- Developer: RFX Interactive
- Publishers: Ubi Soft Light & Shadow Production
- Platform: Game Boy Color
- Release: EU: December 1, 2000; NA: March 20, 2001;
- Genre: Action
- Mode: Single-player

= Inspector Gadget: Operation Madkactus =

2000 video game

Inspector Gadget: Operation Madkactus is a video game based on the television show of the same name.

==Plot==

Once again the evil Dr. Claw has unleashed misery onto the world by releasing a horrible new malady called the Madkactus virus. Now it is up to Inspector Gadget, his niece Penny and her dog Brain to stop Dr. Claw's latest plan and save the world yet again.

==Gameplay==

The gameplay is a side-scrolling action game as the player takes control of Inspector Gadget, Penny and Brain in five different levels, each with four different areas to explore. The player would experience enemies and traps along the way and can use famous devices such as the hammer hat, spring arms and rocket shoes to either elude or eliminate enemies or avoid deadly traps.
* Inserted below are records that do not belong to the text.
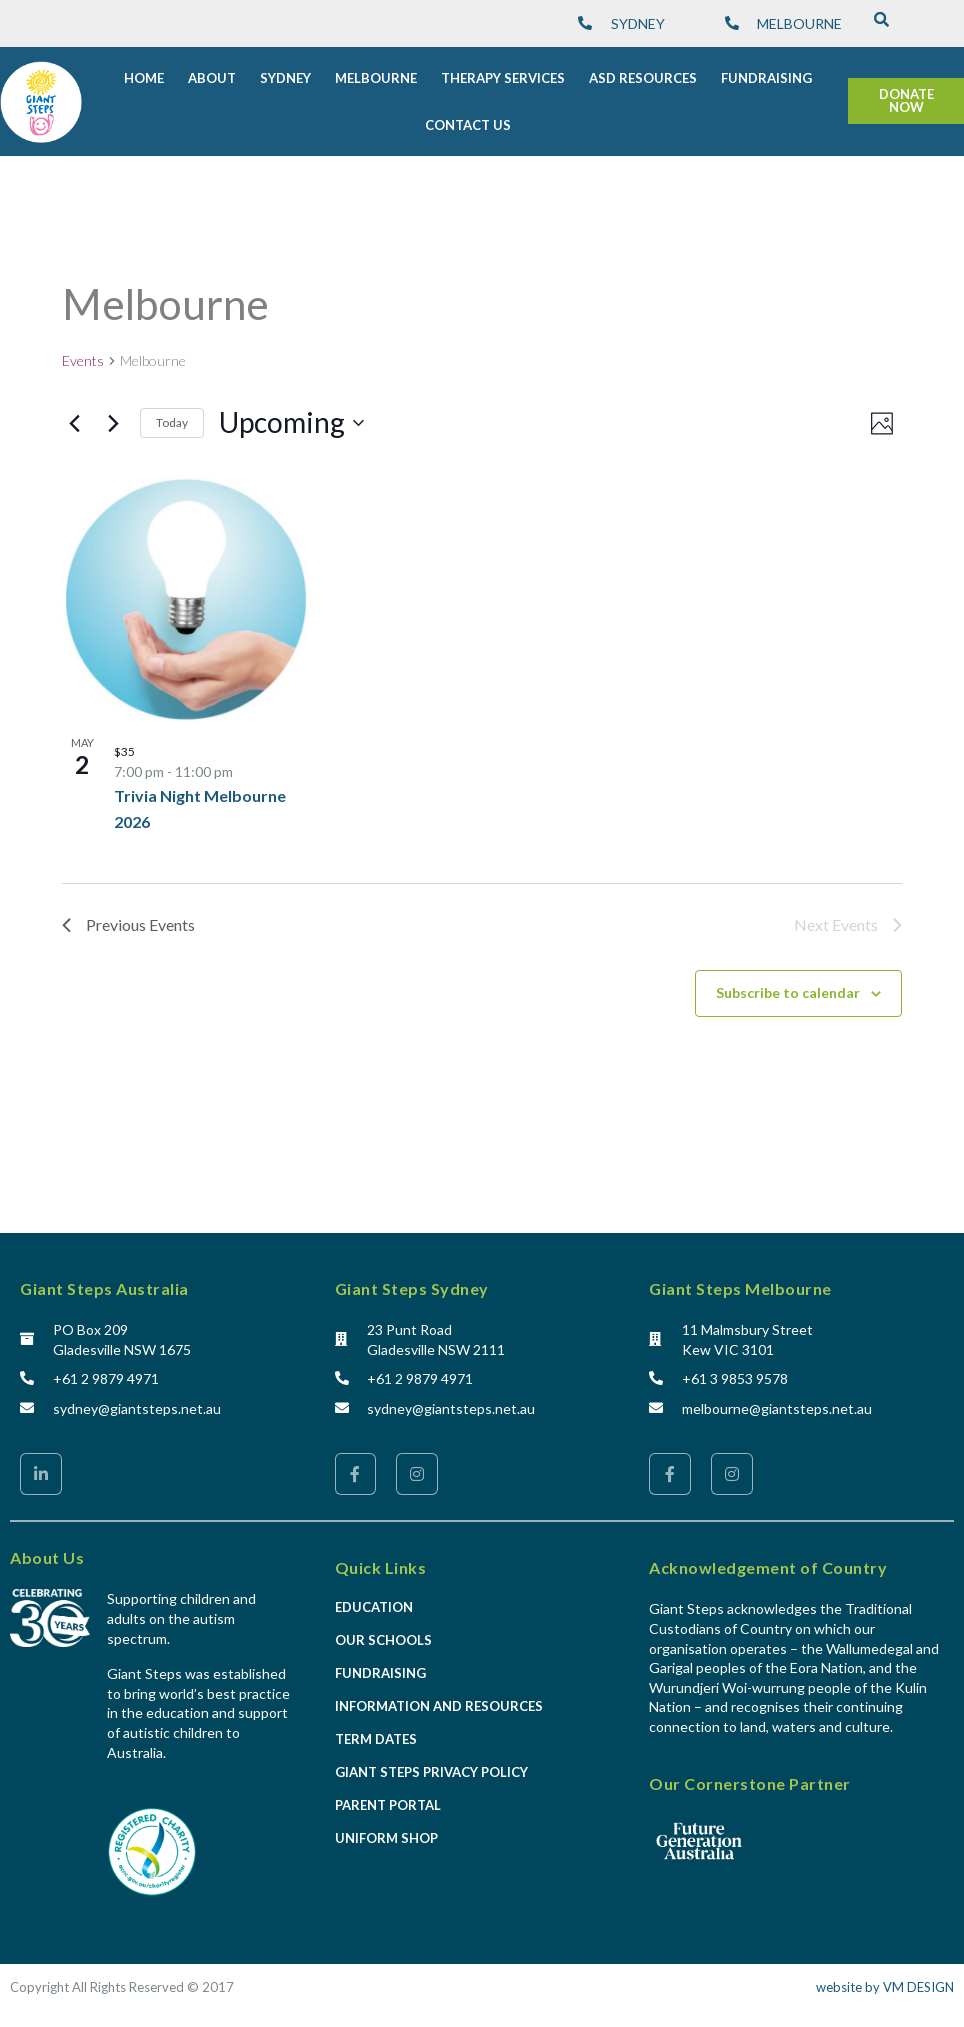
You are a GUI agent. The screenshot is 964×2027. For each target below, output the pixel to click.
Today (172, 415)
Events (83, 353)
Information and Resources (439, 1699)
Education (374, 1600)
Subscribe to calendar (788, 985)
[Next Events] (113, 416)
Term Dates (376, 1732)
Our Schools (383, 1633)
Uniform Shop (386, 1831)
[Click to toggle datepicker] (291, 416)
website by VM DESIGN (885, 1980)
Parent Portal (388, 1798)
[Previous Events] (74, 416)
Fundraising (380, 1666)
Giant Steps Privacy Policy (431, 1765)
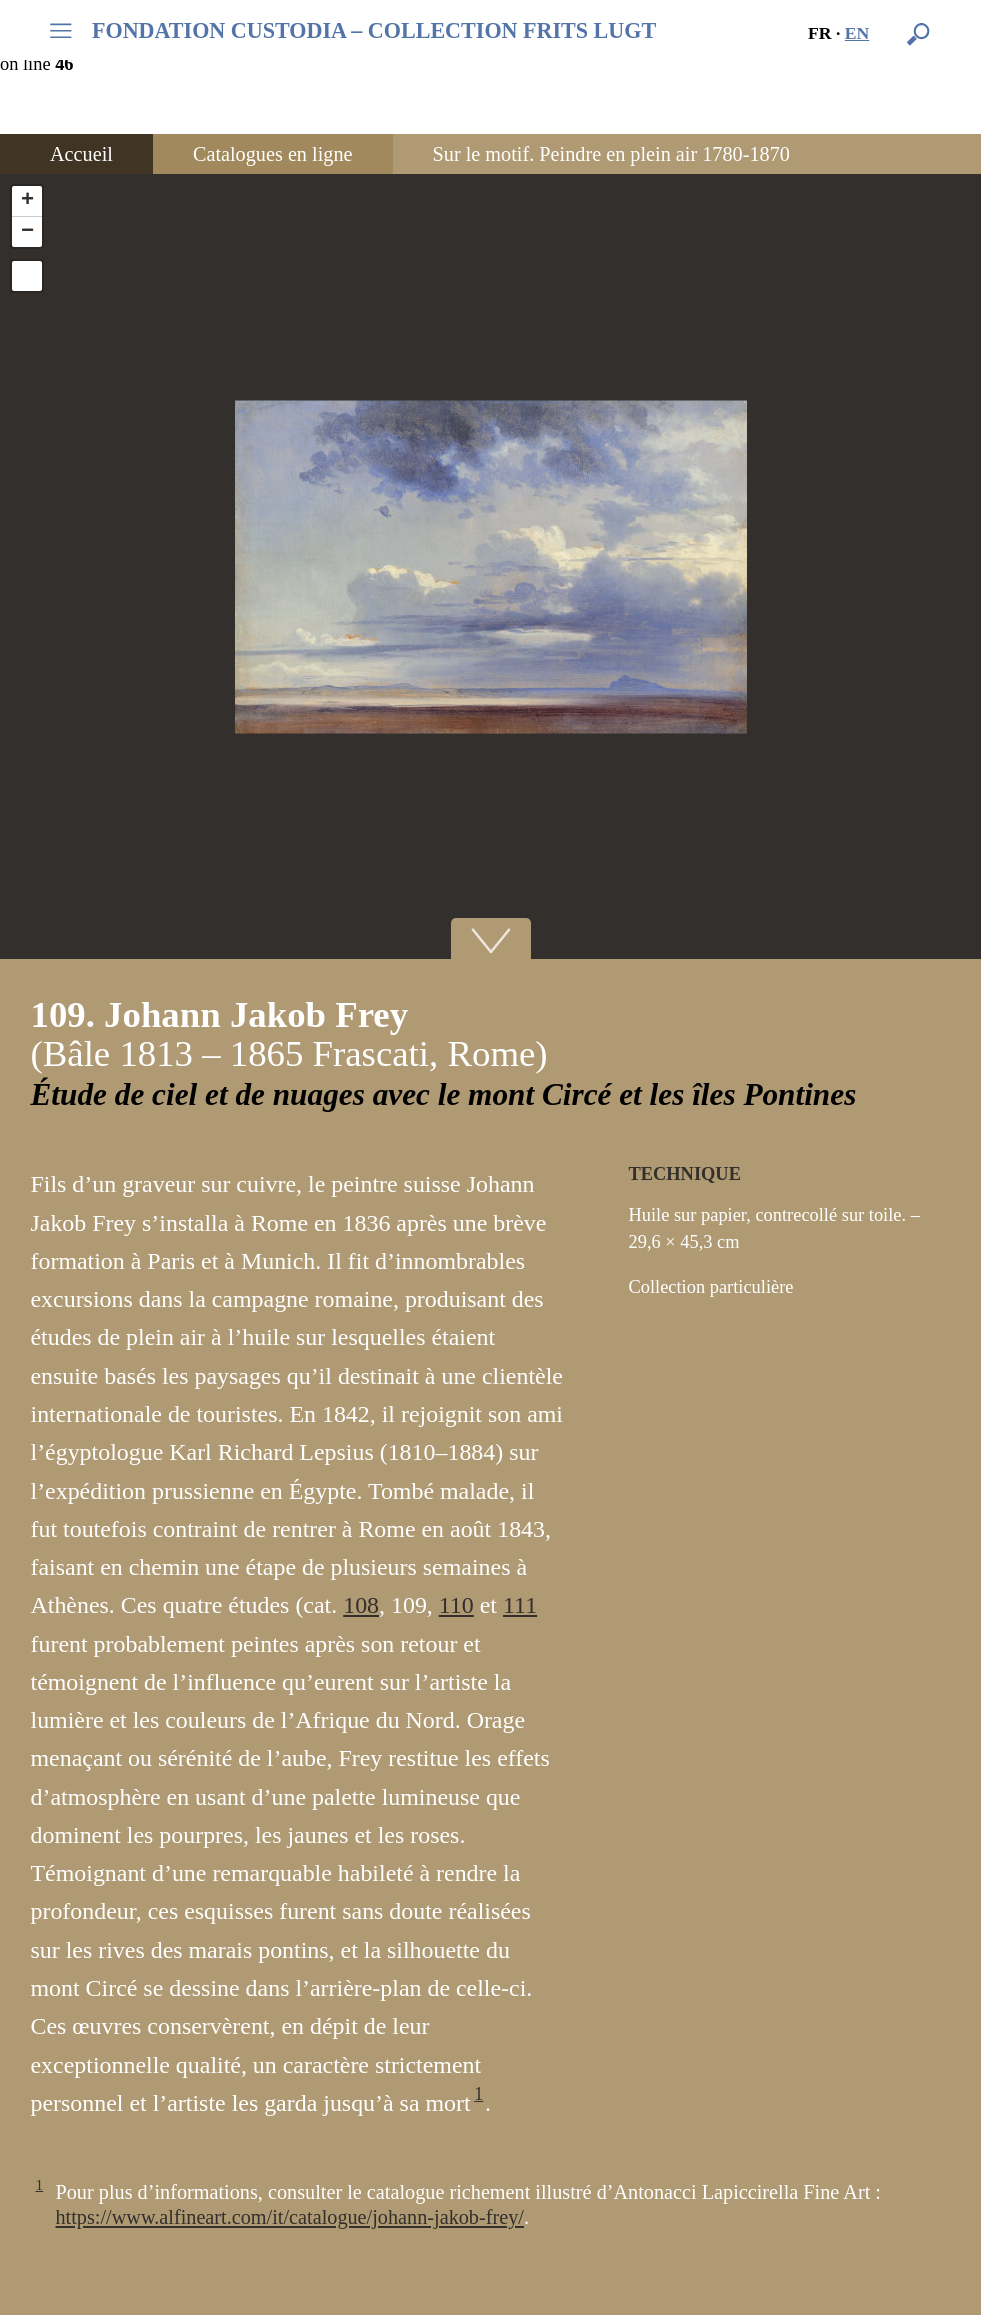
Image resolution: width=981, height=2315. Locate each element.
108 (361, 1605)
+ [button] (27, 201)
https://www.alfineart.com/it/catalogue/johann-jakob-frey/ (290, 2217)
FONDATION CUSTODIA (374, 31)
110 (456, 1605)
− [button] (27, 232)
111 (520, 1605)
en (857, 33)
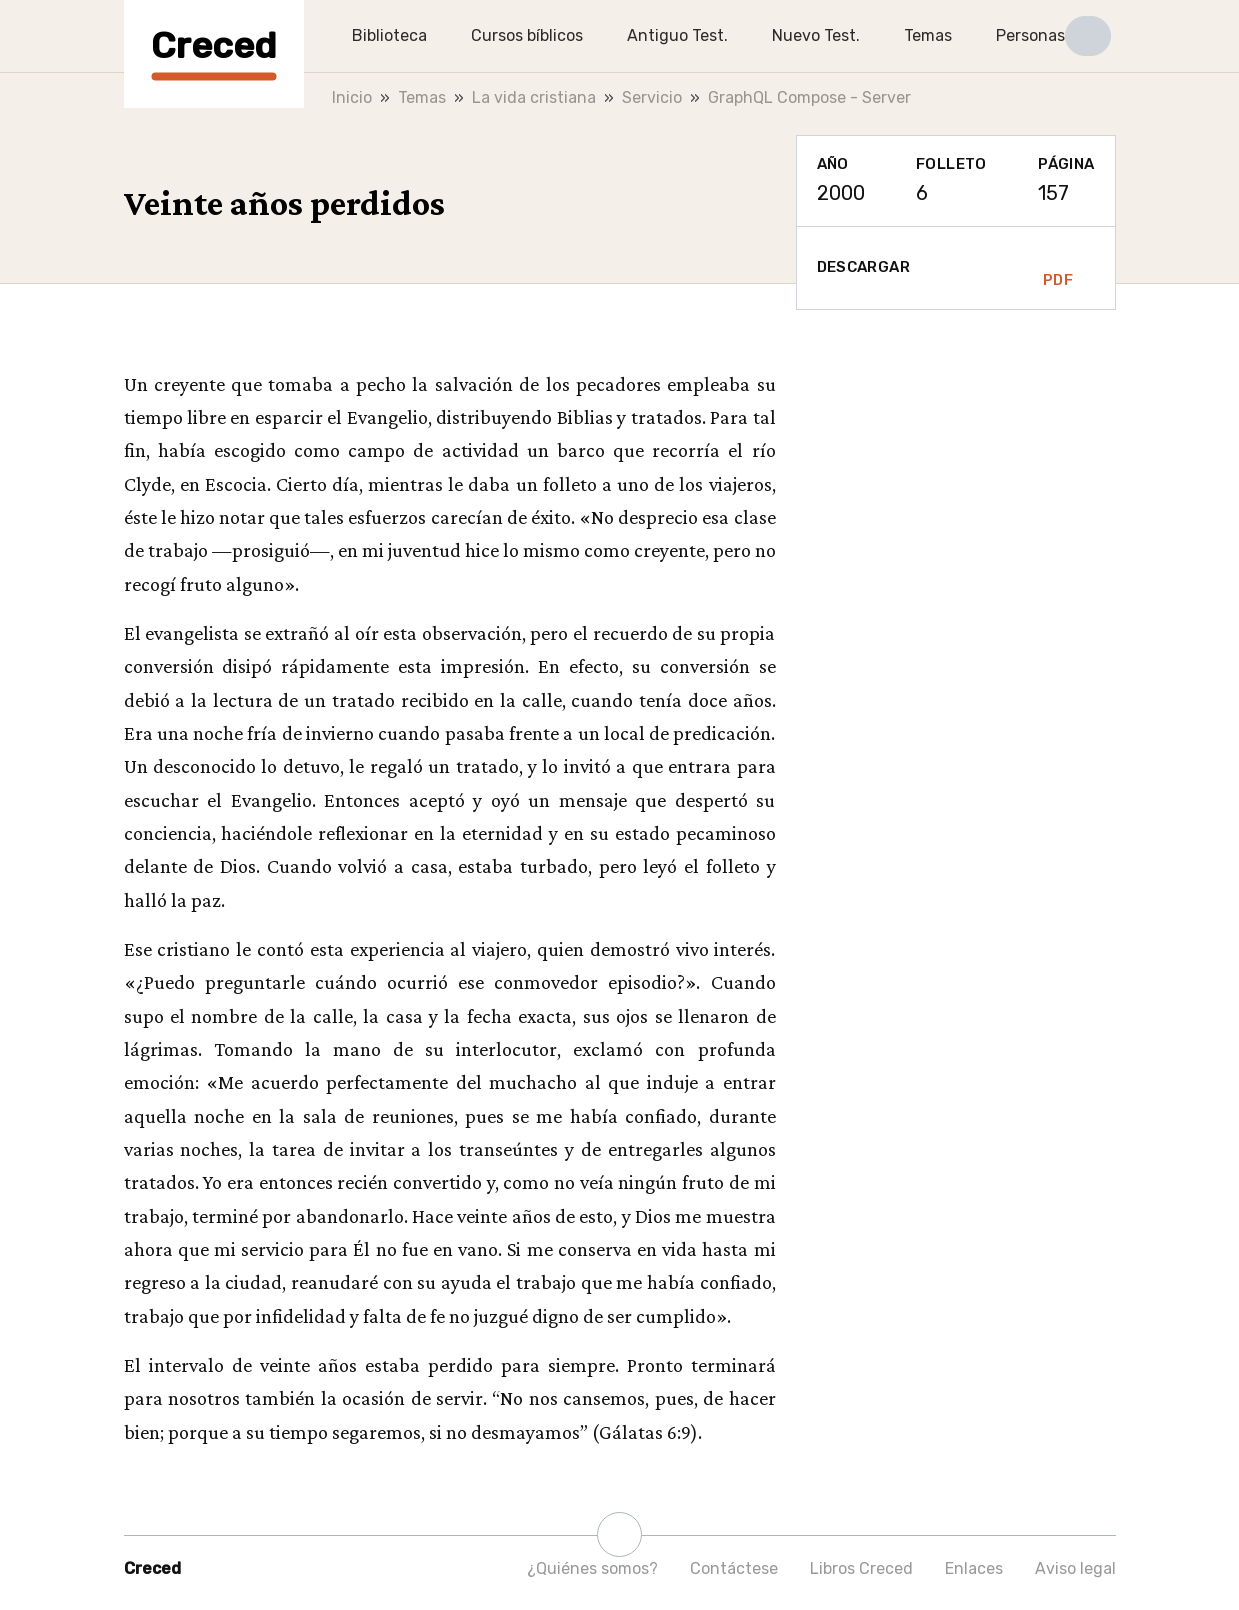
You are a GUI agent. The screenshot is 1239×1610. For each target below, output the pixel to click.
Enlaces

Along the way, however, Gadget would have to rely on Penny and Brain to reach areas that are inaccessible to him. Both are weaker in attacking, but are faster and can be used to transverse past traps and deactivate them to let Gadget pass or solve puzzles in mini-game form in order to advance to the next area.

Additionally, players could find power-ups such as muffins which restored health and GG symbols, obtaining 20 of these symbols would give an extra life. Also M.A.D. symbols give Gadget three extra lives. Gadget can also pick up weapon items such as plungers, which can pick off enemies from a long distance or nets which can instantly kill any enemies that it comes in contact with.